DIRECTIONS FOR THIS TASK » Copy out each line below that has the word "divider" in it.

RECORDS SUPPLIED »
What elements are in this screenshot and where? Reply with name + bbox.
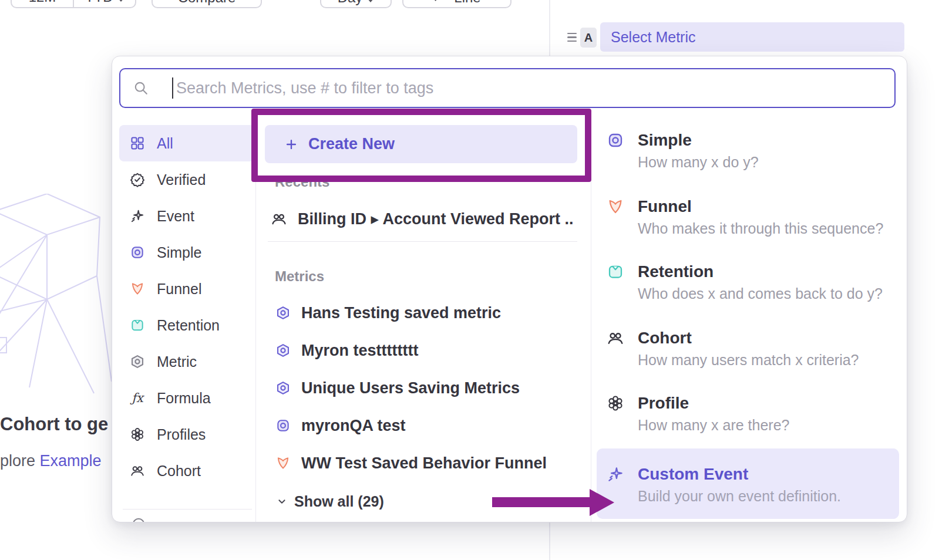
metric-type-description: Who does x and comes back to do y? [638,285,883,302]
category-funnel[interactable]: Funnel [119,271,255,307]
metric-type-funnel[interactable]: Funnel Who makes it through this sequenc… [597,196,899,237]
range-12m-label: 12M [29,0,56,5]
category-label: Event [157,208,194,225]
category-label: Metric [157,353,197,370]
cohort-people-icon [130,463,145,478]
funnel-icon [275,456,291,471]
event-spark-icon [130,208,145,224]
interval-day-button[interactable]: Day [320,0,392,8]
select-metric-button[interactable]: Select Metric [600,22,904,52]
category-label: Profiles [157,426,206,443]
profiles-flower-icon [130,427,145,442]
show-all-label: Show all (29) [294,493,384,510]
category-label: Formula [157,390,211,407]
metric-type-description: How many users match x criteria? [638,352,859,369]
metric-type-custom-event[interactable]: Custom Event Build your own event defini… [597,448,899,519]
compare-label: Compare [178,0,236,6]
day-label: Day [338,0,363,6]
section-divider [268,241,577,242]
partial-category-icon [131,517,255,522]
compare-button[interactable]: Compare [152,0,262,8]
metric-type-description: Build your own event definition. [638,488,841,505]
saved-metric-label: Unique Users Saving Metrics [301,379,520,397]
query-row-letter-badge: A [580,28,597,48]
metric-type-retention[interactable]: Retention Who does x and comes back to d… [597,261,899,302]
caret-down-icon [117,0,124,2]
simple-icon [275,418,291,433]
category-label: Retention [157,317,220,334]
saved-metric-item[interactable]: Unique Users Saving Metrics [275,372,520,404]
metric-type-description: Who makes it through this sequence? [638,220,883,237]
chart-type-line-button[interactable]: Line [402,0,511,8]
saved-metric-label: Myron testttttttt [301,342,418,360]
metric-hexagon-icon [275,343,291,358]
range-ytd-label: YTD [85,0,113,5]
category-retention[interactable]: Retention [119,307,255,343]
category-metric[interactable]: Metric [119,343,255,380]
range-12m-button[interactable]: 12M [12,0,73,7]
retention-icon [130,318,145,333]
category-formula[interactable]: ƒx Formula [119,380,255,416]
metric-type-title: Profile [638,393,789,414]
metric-picker-modal: All Verified Event Simple [112,56,907,522]
saved-metric-item[interactable]: Hans Testing saved metric [275,297,501,329]
category-event[interactable]: Event [119,198,255,234]
metric-type-title: Simple [638,130,759,151]
saved-metric-label: myronQA test [301,417,406,435]
create-new-label: Create New [308,135,395,153]
verified-badge-icon [130,172,145,187]
subline-text: plore [0,452,40,470]
grid-icon [130,136,145,151]
show-all-toggle[interactable]: Show all (29) [275,488,384,515]
metric-type-simple[interactable]: Simple How many x do y? [597,130,899,171]
metric-type-description: How many x do y? [638,154,759,171]
category-profiles[interactable]: Profiles [119,416,255,453]
metric-type-cohort[interactable]: Cohort How many users match x criteria? [597,328,899,369]
saved-metric-item[interactable]: myronQA test [275,410,406,441]
category-label: Cohort [157,463,201,480]
category-label: Verified [157,171,206,188]
category-simple[interactable]: Simple [119,234,255,271]
plus-icon [284,137,299,152]
range-ytd-button[interactable]: YTD [73,0,135,7]
metric-search-input[interactable] [176,79,894,97]
recents-heading: Recents [275,174,329,190]
simple-icon [130,245,145,260]
search-icon [133,80,149,96]
funnel-icon [607,198,624,215]
category-divider [123,509,252,510]
metric-search-box [119,68,896,108]
retention-icon [607,263,624,281]
category-verified[interactable]: Verified [119,161,255,198]
category-label: All [157,135,173,152]
column-divider [255,125,256,522]
saved-metric-label: WW Test Saved Behavior Funnel [301,454,547,473]
category-cohort[interactable]: Cohort [119,453,255,489]
metric-type-description: How many x are there? [638,417,789,434]
metric-type-profile[interactable]: Profile How many x are there? [597,393,899,434]
cohort-people-icon [607,329,624,347]
example-reports-link[interactable]: Example [40,452,102,470]
chevron-down-icon [275,495,288,508]
line-label: Line [454,0,480,6]
category-label: Funnel [157,281,201,298]
recent-item[interactable]: Billing ID ▸ Account Viewed Report ... [271,203,573,235]
create-new-button[interactable]: Create New [265,125,577,163]
caret-down-icon [367,0,374,2]
metric-type-title: Cohort [638,328,859,349]
recent-item-label: Billing ID ▸ Account Viewed Report ... [298,210,573,228]
metric-hexagon-icon [130,354,145,369]
column-divider [591,125,591,522]
funnel-icon [130,281,145,296]
metrics-report-page: Cohort to ge plore Example 12M YTD Compa… [0,0,949,560]
saved-metric-item[interactable]: Myron testttttttt [275,335,418,366]
category-all[interactable]: All [119,125,255,161]
empty-state-subline: plore Example [0,452,115,470]
cohort-people-icon [271,211,287,227]
metrics-heading: Metrics [275,268,324,285]
profiles-flower-icon [607,394,624,412]
saved-metric-item[interactable]: WW Test Saved Behavior Funnel [275,447,547,479]
metric-type-title: Custom Event [638,464,841,485]
metric-hexagon-icon [275,305,291,321]
drag-handle-icon[interactable] [567,33,577,42]
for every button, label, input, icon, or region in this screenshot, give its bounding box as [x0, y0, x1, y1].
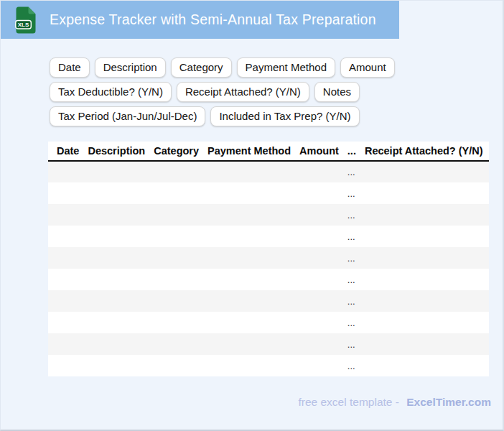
preview-table: Date Description Category Payment Method… [48, 142, 489, 376]
table-cell [149, 182, 203, 204]
col-header-amount: Amount [295, 142, 343, 161]
footer-note: free excel template - [298, 396, 398, 408]
chip-notes[interactable]: Notes [314, 82, 360, 102]
chip-amount[interactable]: Amount [340, 57, 395, 78]
table-cell [203, 226, 295, 247]
table-cell [295, 161, 343, 182]
table-cell [360, 312, 489, 333]
table-cell [203, 247, 295, 269]
col-header-description: Description [83, 142, 149, 161]
col-header-payment-method: Payment Method [203, 142, 295, 161]
table-cell [295, 226, 343, 247]
table-header: Date Description Category Payment Method… [48, 142, 489, 161]
table-cell: ... [343, 182, 360, 204]
table-cell [295, 269, 343, 290]
col-header-receipt-attached: Receipt Attached? (Y/N) [360, 142, 489, 161]
chip-date[interactable]: Date [50, 57, 90, 78]
chip-category[interactable]: Category [171, 57, 232, 78]
xls-file-icon: XLS [15, 6, 36, 34]
table-row: ... [48, 355, 489, 376]
table-row: ... [48, 269, 489, 290]
table-cell [149, 247, 203, 269]
table-cell [360, 333, 489, 355]
table-cell [203, 355, 295, 376]
table-cell [48, 290, 83, 312]
table-cell: ... [343, 204, 360, 226]
table-row: ... [48, 333, 489, 355]
table-row: ... [48, 204, 489, 226]
table-cell: ... [343, 290, 360, 312]
col-header-date: Date [48, 142, 83, 161]
header-bar: XLS Expense Tracker with Semi-Annual Tax… [1, 1, 399, 39]
table-cell [83, 355, 149, 376]
col-header-ellipsis: ... [343, 142, 360, 161]
table-cell [360, 161, 489, 182]
column-chip-list: Date Description Category Payment Method… [50, 57, 503, 126]
table-cell [203, 312, 295, 333]
table-body: .............................. [48, 161, 489, 376]
table-cell: ... [343, 161, 360, 182]
table-cell [295, 182, 343, 204]
table-cell [149, 312, 203, 333]
table-cell [149, 290, 203, 312]
table-cell: ... [343, 312, 360, 333]
table-cell [203, 290, 295, 312]
footer-brand-link[interactable]: ExcelTimer.com [406, 396, 491, 408]
table-cell [203, 333, 295, 355]
table-cell [203, 161, 295, 182]
table-cell [48, 226, 83, 247]
table-cell: ... [343, 247, 360, 269]
footer: free excel template - ExcelTimer.com [298, 396, 491, 409]
table-cell [83, 204, 149, 226]
chip-receipt-attached[interactable]: Receipt Attached? (Y/N) [177, 82, 309, 102]
table-cell [295, 355, 343, 376]
table-cell [360, 247, 489, 269]
table-cell [83, 333, 149, 355]
table-cell [48, 161, 83, 182]
table-cell [203, 204, 295, 226]
table-cell [360, 226, 489, 247]
table-cell [295, 290, 343, 312]
table-cell [203, 269, 295, 290]
table-cell [83, 269, 149, 290]
page-title: Expense Tracker with Semi-Annual Tax Pre… [50, 11, 376, 28]
table-cell: ... [343, 355, 360, 376]
table-row: ... [48, 290, 489, 312]
table-cell [149, 226, 203, 247]
table-cell [48, 269, 83, 290]
table-cell [360, 290, 489, 312]
table-cell [203, 182, 295, 204]
table-row: ... [48, 226, 489, 247]
table-cell: ... [343, 269, 360, 290]
table-cell [360, 269, 489, 290]
table-cell [83, 182, 149, 204]
chip-included-in-tax-prep[interactable]: Included in Tax Prep? (Y/N) [210, 106, 359, 126]
col-header-category: Category [149, 142, 203, 161]
table-cell [48, 355, 83, 376]
chip-description[interactable]: Description [95, 57, 166, 78]
chip-tax-deductible[interactable]: Tax Deductible? (Y/N) [50, 82, 172, 102]
table-cell [149, 161, 203, 182]
table-cell [149, 333, 203, 355]
table-cell [360, 204, 489, 226]
chip-tax-period[interactable]: Tax Period (Jan-Jun/Jul-Dec) [50, 106, 205, 126]
table-cell [295, 312, 343, 333]
table-cell [83, 290, 149, 312]
table-cell [83, 312, 149, 333]
table-cell [295, 247, 343, 269]
table-cell [295, 333, 343, 355]
preview-table-card: Date Description Category Payment Method… [48, 142, 487, 376]
table-cell [360, 182, 489, 204]
table-cell [83, 161, 149, 182]
table-cell: ... [343, 226, 360, 247]
table-cell [83, 226, 149, 247]
table-cell [149, 355, 203, 376]
table-cell [360, 355, 489, 376]
page: XLS Expense Tracker with Semi-Annual Tax… [0, 0, 504, 431]
chip-payment-method[interactable]: Payment Method [237, 57, 335, 78]
table-row: ... [48, 312, 489, 333]
table-row: ... [48, 247, 489, 269]
table-cell [48, 247, 83, 269]
table-cell [149, 204, 203, 226]
table-cell: ... [343, 333, 360, 355]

SOLUTION BELOW »
section-divider [268,241,577,242]
category-divider [123,509,252,510]
column-divider [255,125,256,522]
column-divider [591,125,591,522]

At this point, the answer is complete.